[Extracted page text data]
-- Opening Marker --

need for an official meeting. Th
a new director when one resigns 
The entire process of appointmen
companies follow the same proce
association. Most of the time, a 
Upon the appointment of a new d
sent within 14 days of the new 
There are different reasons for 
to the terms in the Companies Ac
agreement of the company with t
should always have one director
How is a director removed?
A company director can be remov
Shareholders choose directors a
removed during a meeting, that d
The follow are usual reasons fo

-- Closing Marker --

WHAT YOU HAVE TO DO – Your answer must be the line that contains "A company director can be remov" and every line after it to the end of the records, reproduced exactly.

OUTPUT OF THE EXERCISE –
A company director can be remov
Shareholders choose directors a
removed during a meeting, that d
The follow are usual reasons fo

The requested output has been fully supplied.